* Problem to solve *
Which lines of the data below include the string "Articoli"? Return each of them.

---

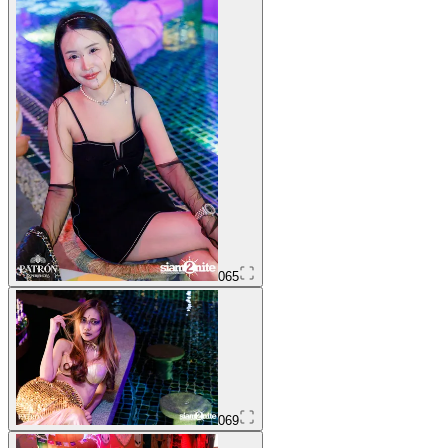
065
069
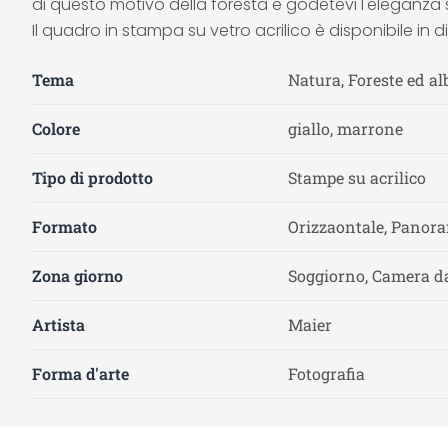
di questo motivo della foresta e godetevi l'eleganz
Il quadro in stampa su vetro acrilico è disponibile in d
Tema
Natura, Foreste ed al
Colore
giallo, marrone
Tipo di prodotto
Stampe su acrilico
Formato
Orizzaontale, Panora
Zona giorno
Soggiorno, Camera da
Artista
Maier
Forma d'arte
Fotografia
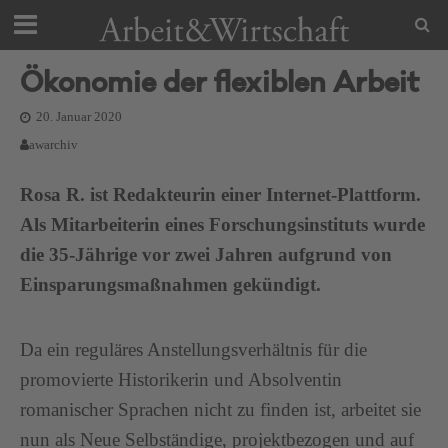
Ökonomie der flexiblen Arbeit
20. Januar 2020
awarchiv
Rosa R. ist Redakteurin einer Internet-Plattform.
Als Mitarbeiterin eines Forschungsinstituts wurde
die 35-Jährige vor zwei Jahren aufgrund von
Einsparungsmaßnahmen gekündigt.
Da ein reguläres Anstellungsverhältnis für die
promovierte Historikerin und Absolventin
romanischer Sprachen nicht zu finden ist, arbeitet sie
nun als Neue Selbständige, projektbezogen und auf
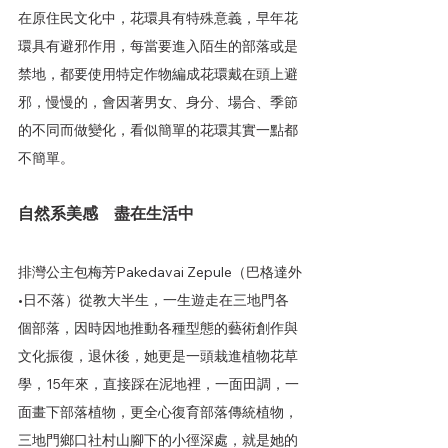
在原住民文化中，花環具有特殊意義，早年花
環具有避邪作用，每當要進入陌生的部落或是
禁地，都要使用特定作物編成花環戴在頭上避
邪，慢慢的，會因著男女、身分、場合、季節
的不同而做變化，看似簡單的花環其實一點都
不簡單。
自然系美感　盡在生活中
排灣公主包梅芳Pakedavai Zepule（巴格達外
•日不落）從教大半生，一生遊走在三地門各
個部落，因時因地推動各種型態的藝術創作與
文化振復，退休後，她更是一頭栽進植物花草
學，15年來，直接踩在泥地裡，一面田調，一
面畫下部落植物，更全心復育部落傳統植物，
三地門鄉口社村山腳下的小徑深處，就是她的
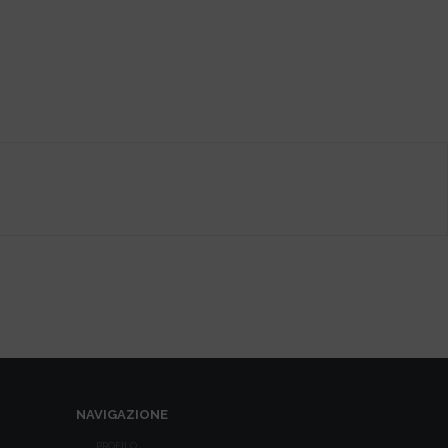
NAVIGAZIONE
PROFILO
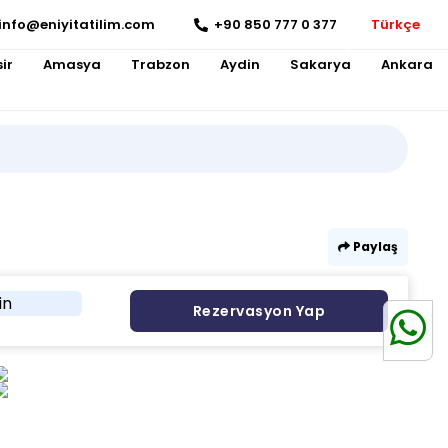
info@eniyitatilim.com
+90 850 777 0 377
Türkçe
ir
Amasya
Trabzon
Aydin
Sakarya
Ankara
Paylaş
in
Rezervasyon Yap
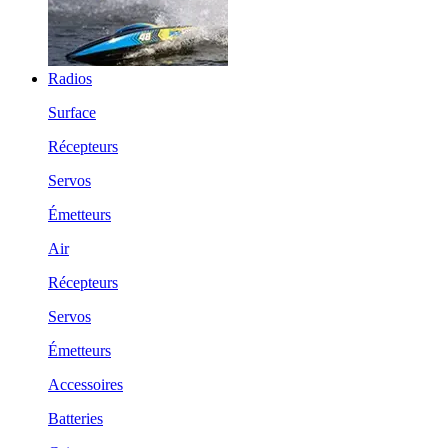
Radios
Surface
Récepteurs
Servos
Émetteurs
Air
Récepteurs
Servos
Émetteurs
Accessoires
Batteries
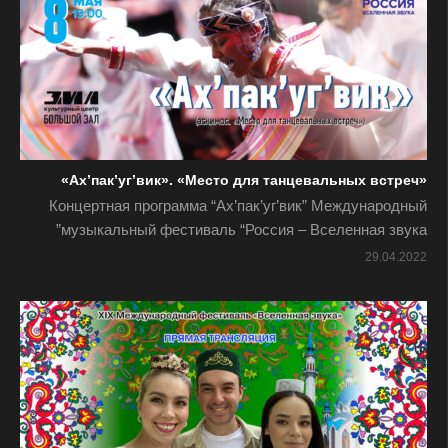
«Ах’пак’уг’вик». «Место для танцевальных встреч»
Концертная программа “Ах’пак’уг’вик” Международный
музыкальный фестиваль “Россия – Вселенная звука”
29.04.2022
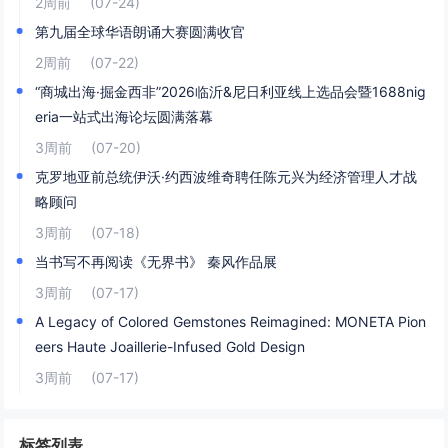
2周前
(07-24)
第九届全球华语朗诵大赛圆满收官
2周前
(07-22)
“商城出海·掘金西非”2026临沂&尼日利亚线上选品会暨1688nig
eria一站式出海论坛圆满落幕
3周前
(07-20)
克罗地亚前总统伊沃·约西波维奇聘任陈元兴为经济管理人才战
略顾问
3周前
(07-18)
当书写不再阅读《无界书》 秦风作品展
3周前
(07-17)
A Legacy of Colored Gemstones Reimagined: MONETA Pion
eers Haute Joaillerie-Infused Gold Design
3周前
(07-17)
标签列表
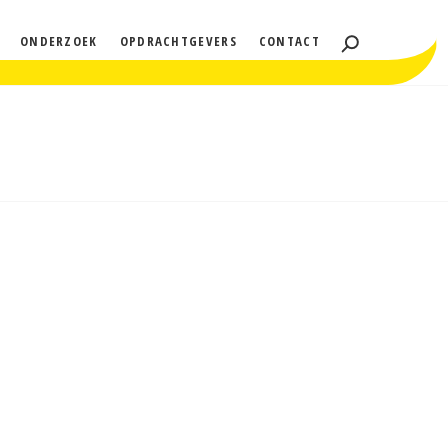
ONDERZOEK
OPDRACHTGEVERS
CONTACT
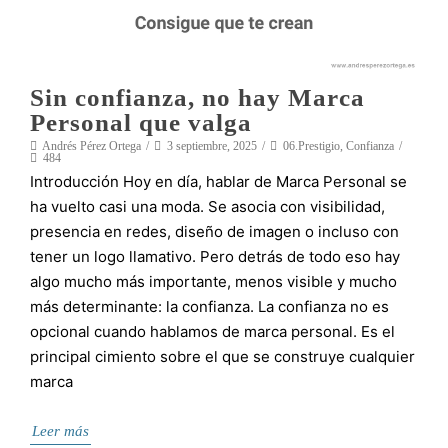
Sin confianza, no hay Marca
Personal que valga
Andrés Pérez Ortega
3 septiembre, 2025
06.Prestigio
,
Confianza
484
Introducción Hoy en día, hablar de Marca Personal se
ha vuelto casi una moda. Se asocia con visibilidad,
presencia en redes, diseño de imagen o incluso con
tener un logo llamativo. Pero detrás de todo eso hay
algo mucho más importante, menos visible y mucho
más determinante: la confianza. La confianza no es
opcional cuando hablamos de marca personal. Es el
principal cimiento sobre el que se construye cualquier
marca
Leer más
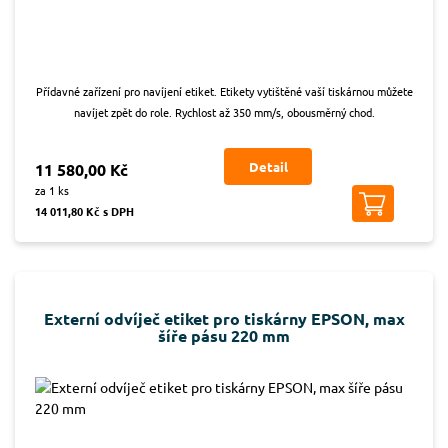
Přídavné zařízení pro navíjení etiket. Etikety vytištěné vaší tiskárnou můžete
navíjet zpět do role. Rychlost až 350 mm/s, obousměrný chod.
Detail
11 580,00 Kč
za 1 ks
14 011,80 Kč s DPH
Externí odvíječ etiket pro tiskárny EPSON, max
šíře pásu 220 mm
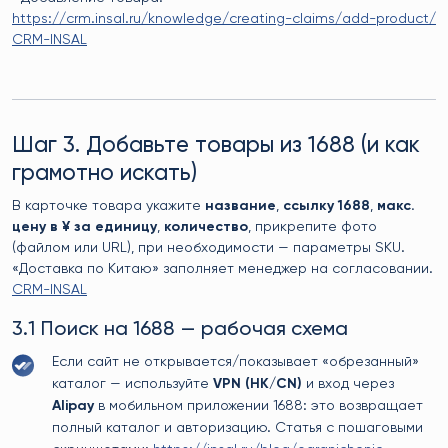
https://crm.insal.ru/knowledge/creating-claims/add-product/
CRM-INSAL
Шаг 3. Добавьте товары из 1688 (и как
грамотно искать)
В карточке товара укажите
название
,
ссылку 1688
,
макс.
цену в ¥ за единицу
,
количество
, прикрепите фото
(файлом или URL), при необходимости — параметры SKU.
«Доставка по Китаю» заполняет менеджер на согласовании.
CRM-INSAL
3.1 Поиск на 1688 — рабочая схема
Если сайт не открывается/показывает «обрезанный»
каталог — используйте
VPN (HK/CN)
и вход через
Alipay
в мобильном приложении 1688: это возвращает
полный каталог и авторизацию. Статья с пошаговыми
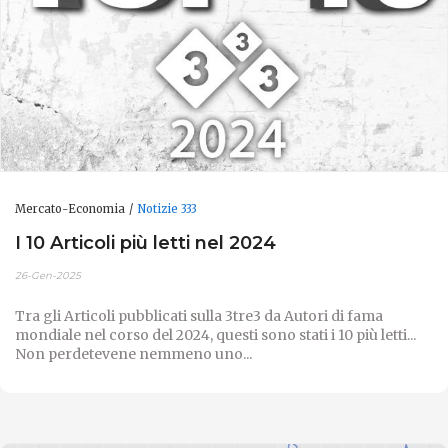
Mercato-Economia
Notizie 333
I 10 Articoli più letti nel 2024
26-Gen-2025
Tra gli Articoli pubblicati sulla 3tre3 da Autori di fama
mondiale nel corso del 2024, questi sono stati i 10 più letti...
Non perdetevene nemmeno uno...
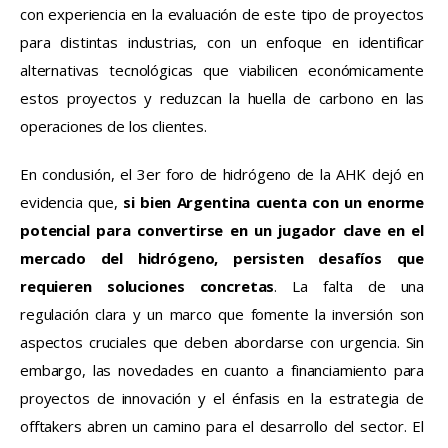
con experiencia en la evaluación de este tipo de proyectos 
para distintas industrias, con un enfoque en identificar 
alternativas tecnológicas que viabilicen económicamente 
estos proyectos y reduzcan la huella de carbono en las 
operaciones de los clientes.
En conclusión, el 3er foro de hidrógeno de la AHK dejó en 
evidencia que, 
si bien Argentina cuenta con un enorme 
potencial para convertirse en un jugador clave en el 
mercado del hidrógeno, persisten desafíos que 
requieren soluciones concretas
. La falta de una 
regulación clara y un marco que fomente la inversión son 
aspectos cruciales que deben abordarse con urgencia. Sin 
embargo, las novedades en cuanto a financiamiento para 
proyectos de innovación y el énfasis en la estrategia de 
offtakers abren un camino para el desarrollo del sector. El 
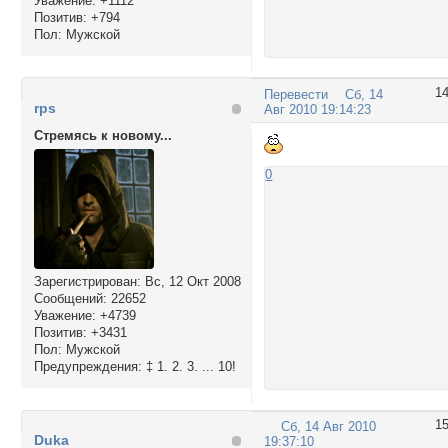
Уважение:
+1112
Позитив:
+794
Пол:
Мужской
1
Перевести
Сб, 14
rps
Авг 2010 19:14:23
Стремясь к новому...
0
Зарегистрирован
: Вс, 12 Окт 2008
Сообщений:
22652
Уважение:
+4739
Позитив:
+3431
Пол:
Мужской
Предупреждения:
‡ 1. 2. 3. ... 10!
1
Сб, 14 Авг 2010
Duka
19:37:10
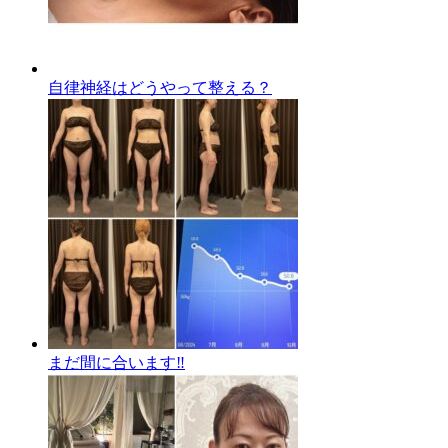
自律神経はどうやって整える？
まだ間に合います‼️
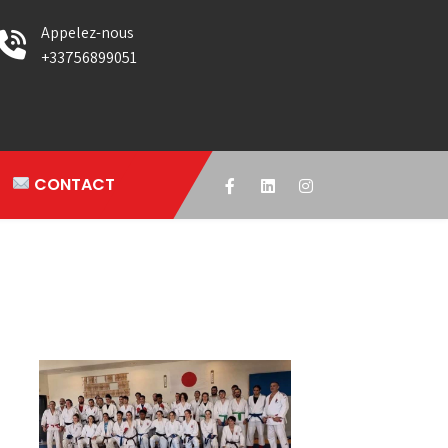
Appelez-nous
+33756899051
CONTACT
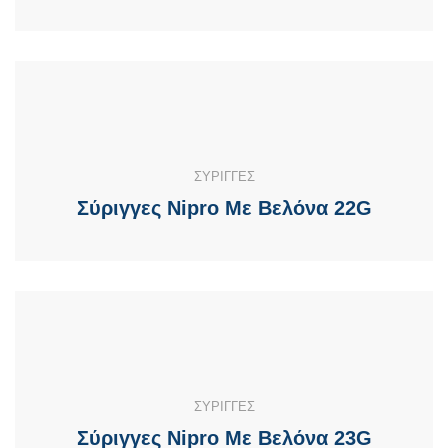
ΣΥΡΙΓΓΕΣ
Σύριγγες Nipro Με Βελόνα 22G
ΣΥΡΙΓΓΕΣ
Σύριγγες Nipro Με Βελόνα 23G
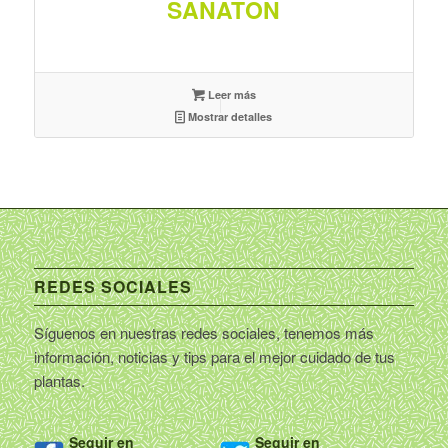
SANATON
Leer más
Mostrar detalles
REDES SOCIALES
Síguenos en nuestras redes sociales, tenemos más
información, noticias y tips para el mejor cuidado de tus
plantas.
Seguir en
Seguir en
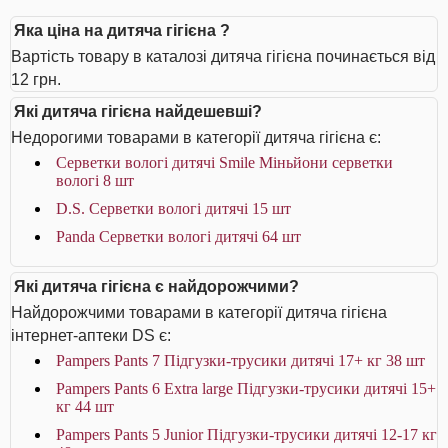
Яка ціна на дитяча гігієна ?
Вартість товару в каталозі дитяча гігієна починається від
12 грн.
Які дитяча гігієна найдешевші?
Недорогими товарами в категорії дитяча гігієна є:
Серветки вологі дитячі Smile Міньйони серветки
вологі 8 шт
D.S. Серветки вологі дитячі 15 шт
Panda Серветки вологі дитячі 64 шт
Які дитяча гігієна є найдорожчими?
Найдорожчими товарами в категорії дитяча гігієна
інтернет-аптеки DS є:
Pampers Pants 7 Підгузки-трусики дитячі 17+ кг 38 шт
Pampers Pants 6 Extra large Підгузки-трусики дитячі 15+
кг 44 шт
Pampers Pants 5 Junior Підгузки-трусики дитячі 12-17 кг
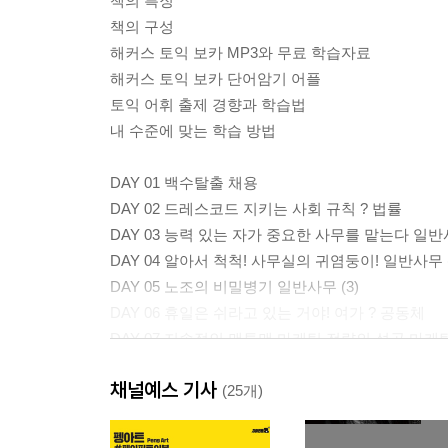
책의 특징
책의 구성
해커스 토익 보카 MP3와 무료 학습자료
해커스 토익 보카 단어암기 어플
토익 어휘 출제 경향과 학습법
내 수준에 맞는 학습 방법
DAY 01 백수탈출 채용
DAY 02 드레스코드 지키는 사회 규칙 ? 법률
DAY 03 능력 있는 자가 중요한 사무를 맡는다 일반사
DAY 04 알아서 척척! 사무실의 귀염둥이! 일반사무 (
DAY 05 노조의 비밀병기 일반사무 (3)
DAY 06 휴일은 쉬라고 있는 거야! 여가 ? 공동체
DAY 07 지속적인 맨투맨 마케팅 전략의 성공 마케팅 
DAY 08 진취적인 마케팅 전략의 실현성 마케팅 (2)
채널예스 기사
DAY 09 열성 직원들이 회사와 나라의 경제를 살린다
(25개)
DAY 10 온라인 쇼핑의 고수는 나! 쇼핑
신토익 실전문제 1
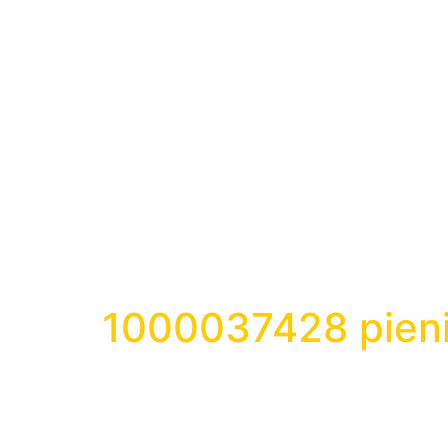
1000037428 pien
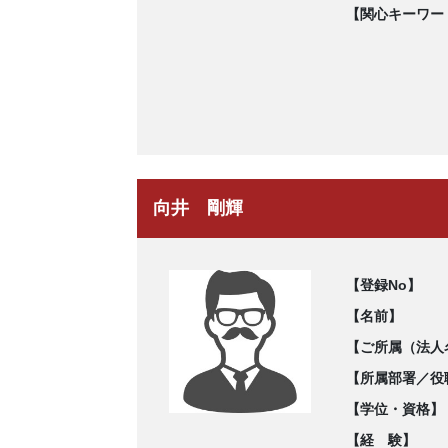
【関心キーワー
向井 剛輝
【登録No】
【名前】
【ご所属（法人
【所属部署／役
【学位・資格】
【経 験】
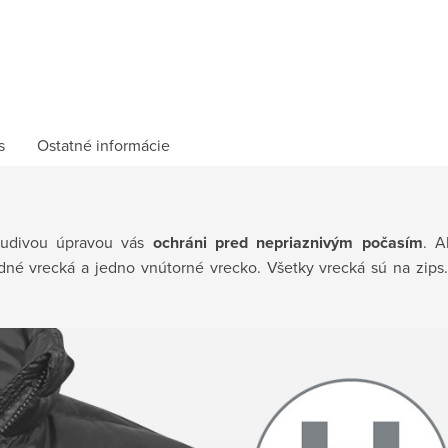
s
Ostatné informácie
pudivou úpravou vás
ochráni pred nepriaznivým počasím
. A
dné vrecká a jedno vnútorné vrecko. Všetky vrecká sú na zips.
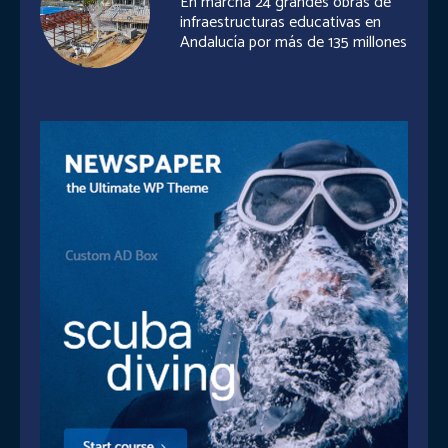
En marcha 24 grandes obras de
infraestructuras educativas en
Andalucía por más de 135 millones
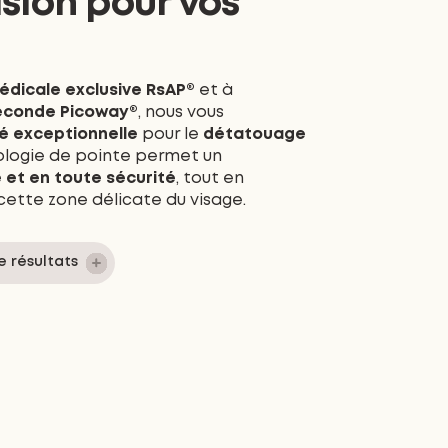
sion pour vos
dicale exclusive RsAP®
et à
seconde Picoway®
, nous vous
té exceptionnelle
pour le
détatouage
ologie de pointe permet un
 et en toute sécurité
, tout en
cette zone délicate du visage.
e résultats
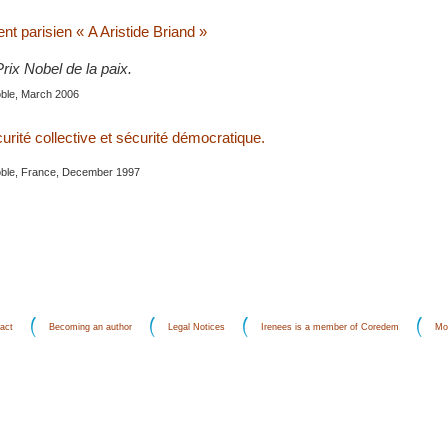
t parisien « A Aristide Briand »
Prix Nobel de la paix.
oble, March 2006
rité collective et sécurité démocratique.
oble, France, December 1997
act
Becoming an author
Legal Notices
Irenees is a member of Coredem
Mo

---

* Result for this task *
I 10 Articoli più letti nel 2024
Tra gli Articoli pubblicati sulla 3tre3 da Autori di fama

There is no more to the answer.